Using the entries below, show all lines with the string "each".
______
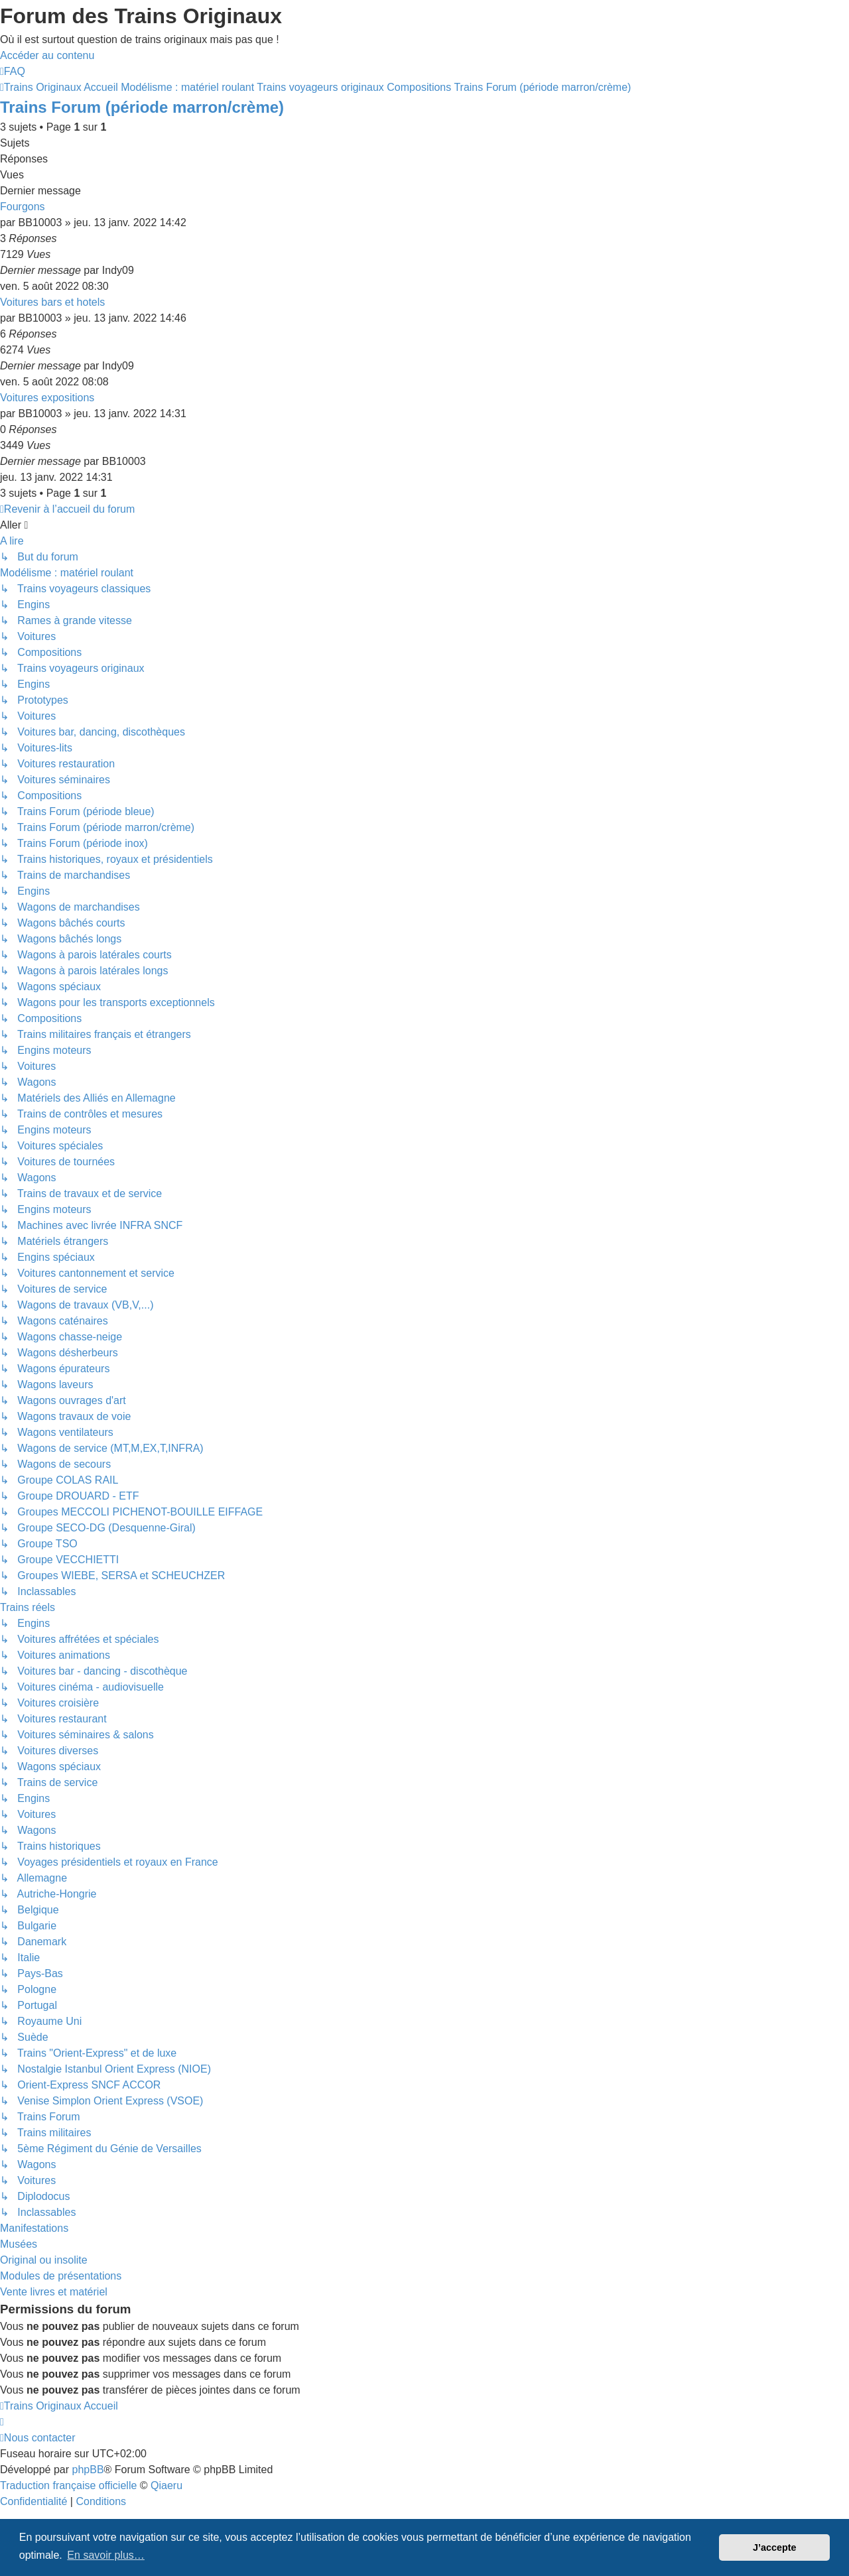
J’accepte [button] (775, 2547)
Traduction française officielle (68, 2485)
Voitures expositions (47, 397)
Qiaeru (166, 2485)
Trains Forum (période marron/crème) (142, 107)
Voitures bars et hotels (52, 302)
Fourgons (22, 206)
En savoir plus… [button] (106, 2555)
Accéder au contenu (47, 55)
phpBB (88, 2469)
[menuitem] (12, 71)
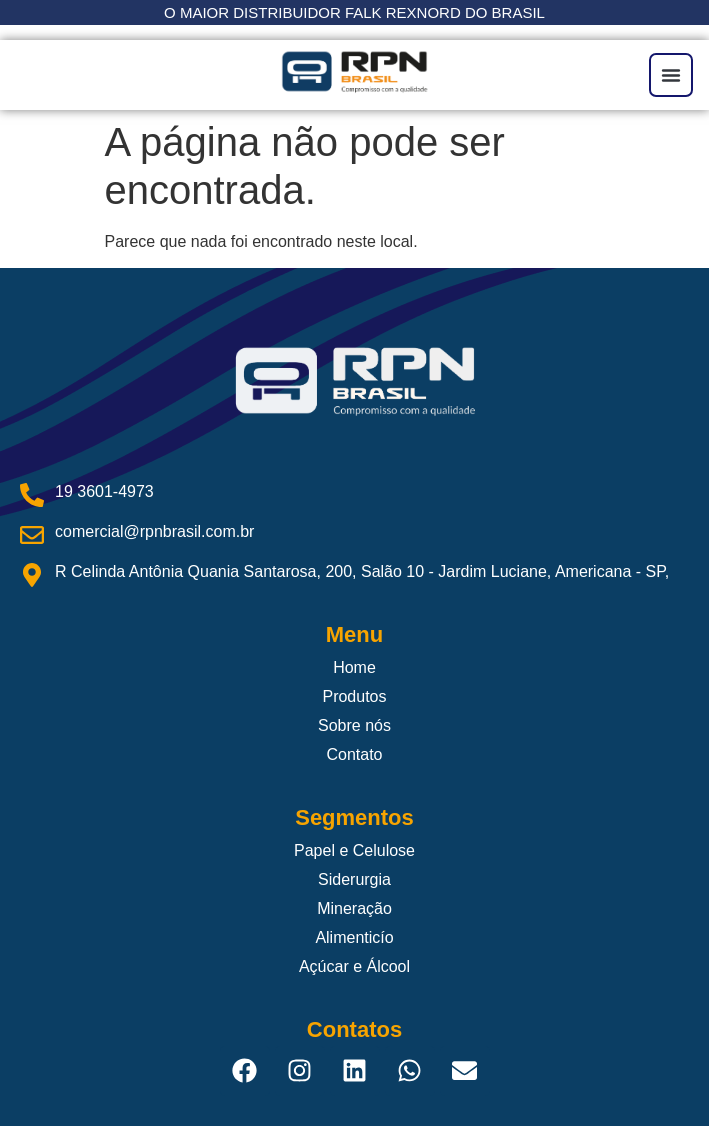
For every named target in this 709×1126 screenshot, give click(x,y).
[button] (671, 75)
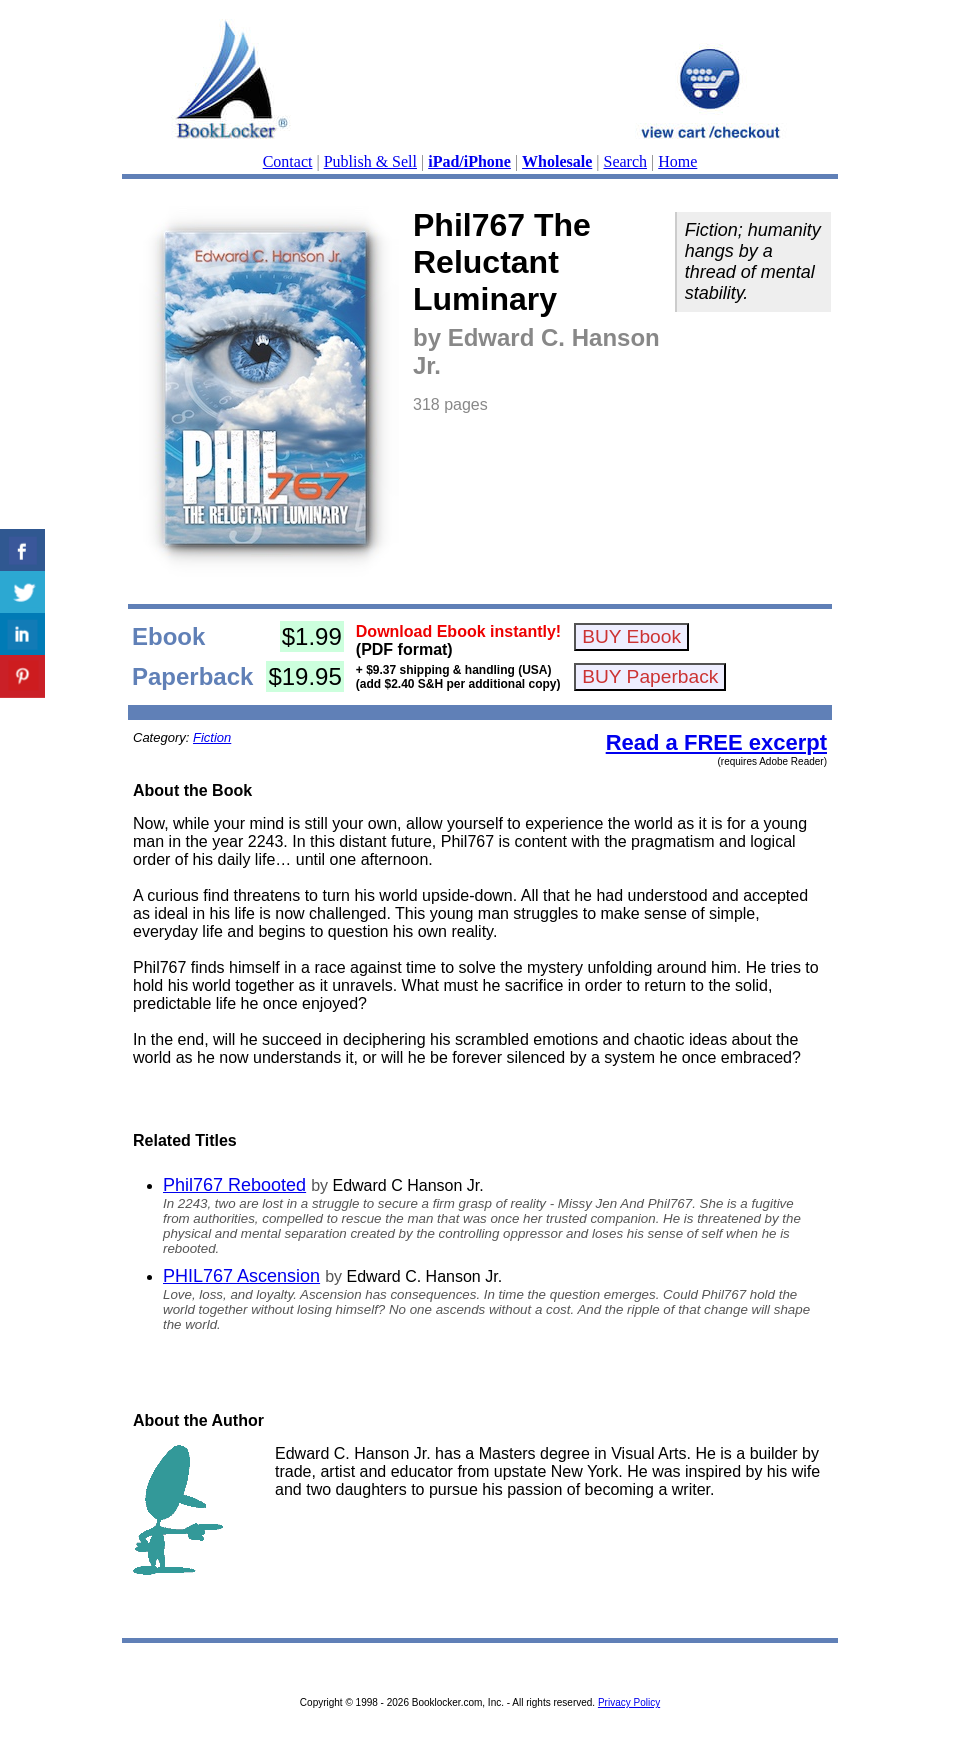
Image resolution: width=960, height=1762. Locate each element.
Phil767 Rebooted (234, 1185)
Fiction (212, 737)
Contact (288, 161)
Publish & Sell (370, 161)
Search (626, 161)
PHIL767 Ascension (241, 1276)
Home (677, 161)
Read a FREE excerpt (716, 742)
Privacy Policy (629, 1702)
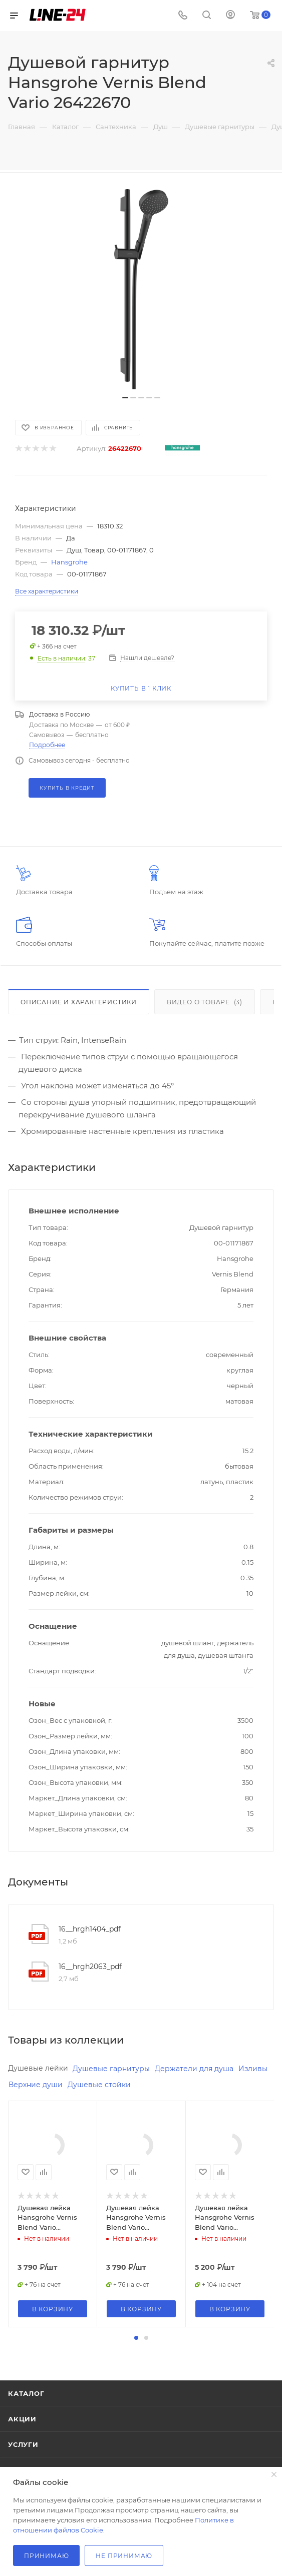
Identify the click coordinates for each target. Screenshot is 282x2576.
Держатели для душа (194, 2068)
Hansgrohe (69, 562)
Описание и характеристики (79, 1002)
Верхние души (36, 2084)
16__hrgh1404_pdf (90, 1929)
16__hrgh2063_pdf (90, 1966)
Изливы (252, 2068)
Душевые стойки (99, 2084)
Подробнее (47, 745)
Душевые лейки (38, 2068)
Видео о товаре (204, 1002)
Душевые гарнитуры (111, 2068)
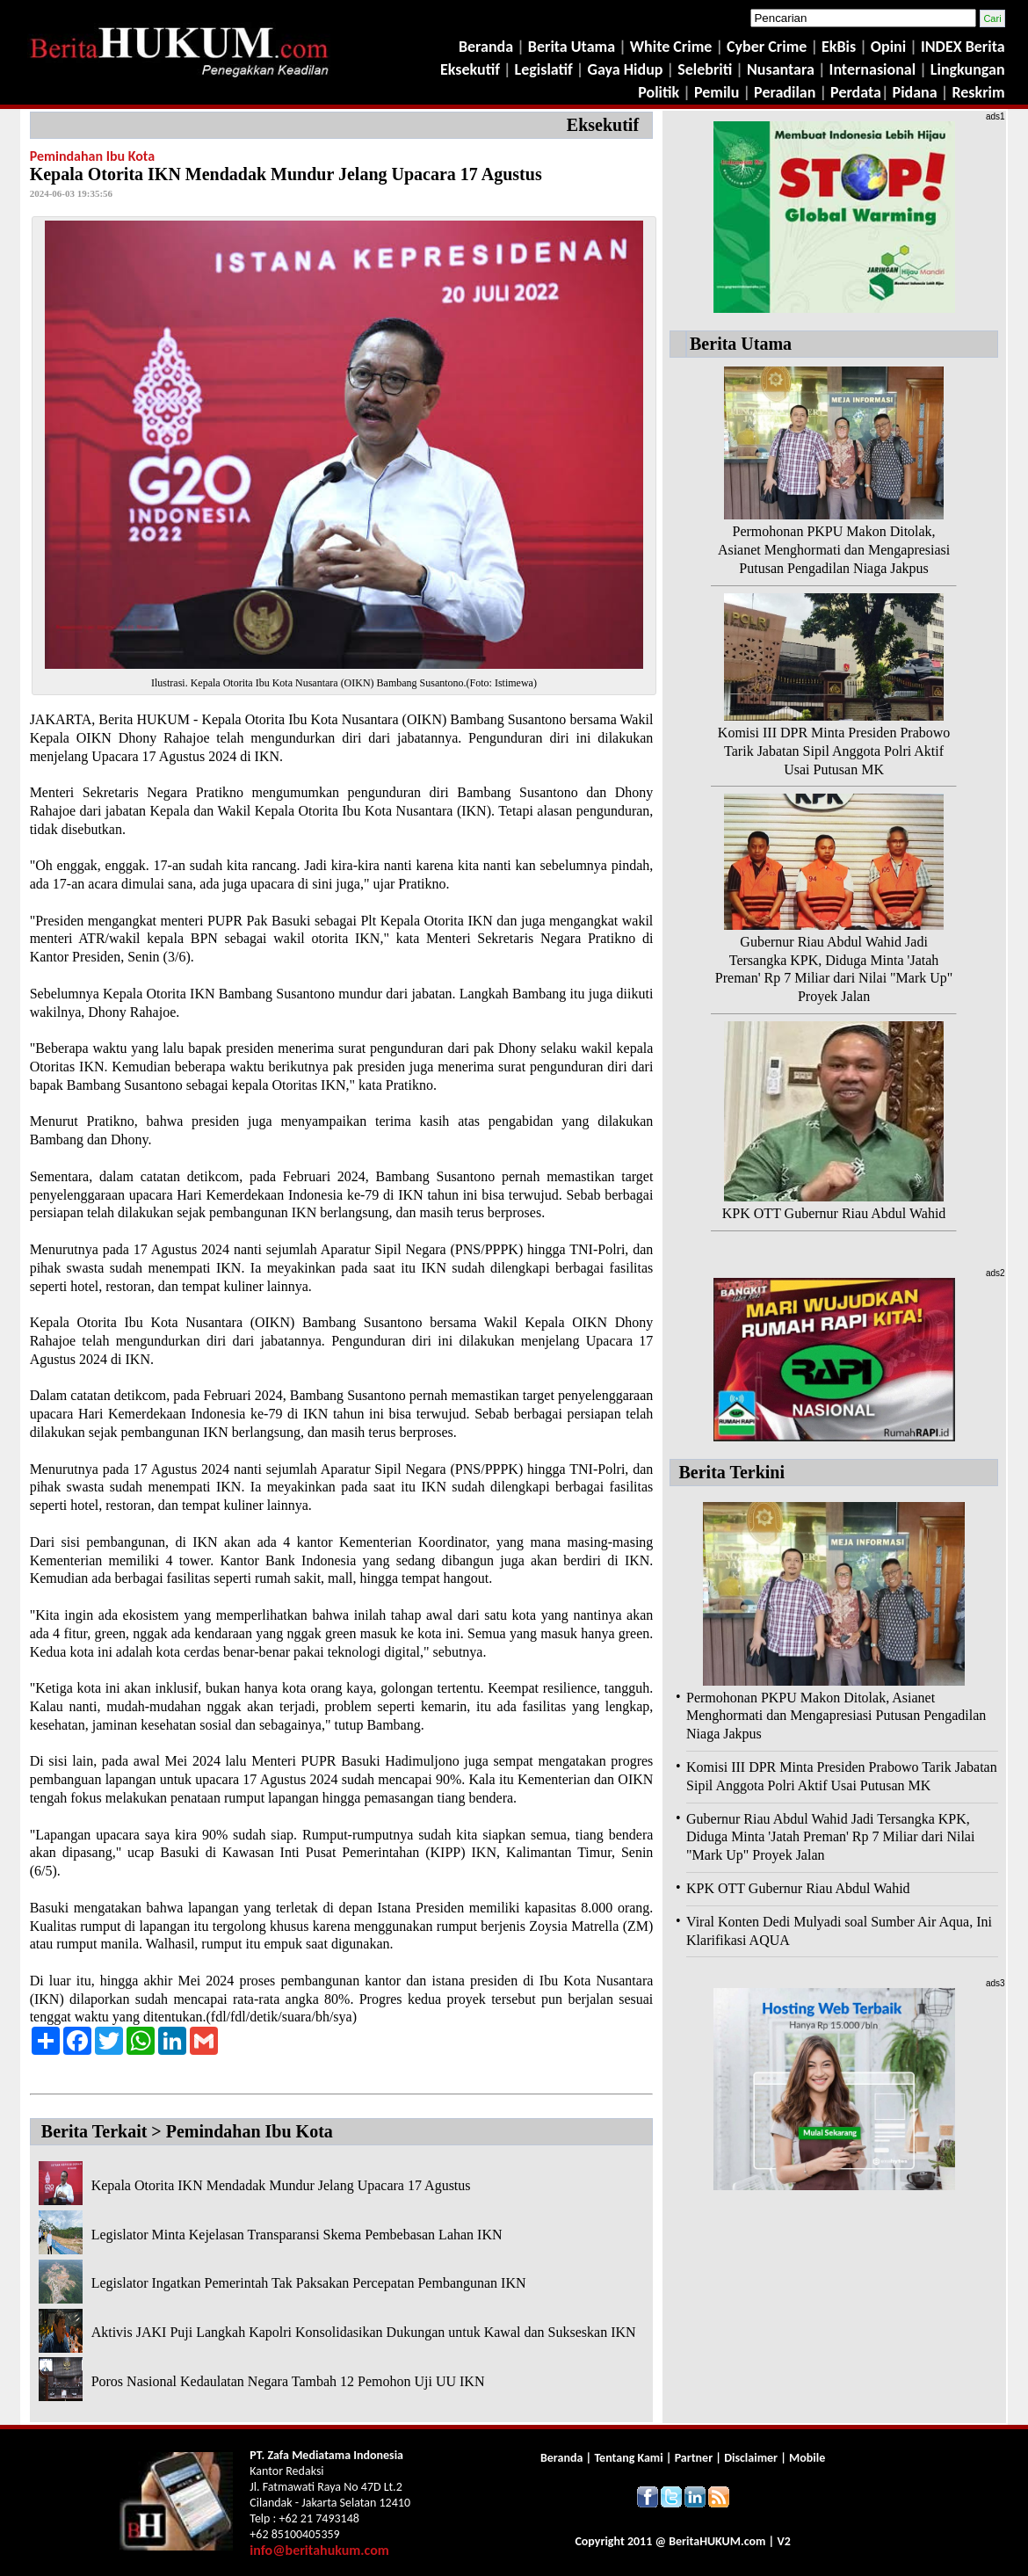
______
Solution ▸
Image resolution: width=960, height=1762. Locate each element.
Identify the click coordinates for each target. Screenshot is 282x2576.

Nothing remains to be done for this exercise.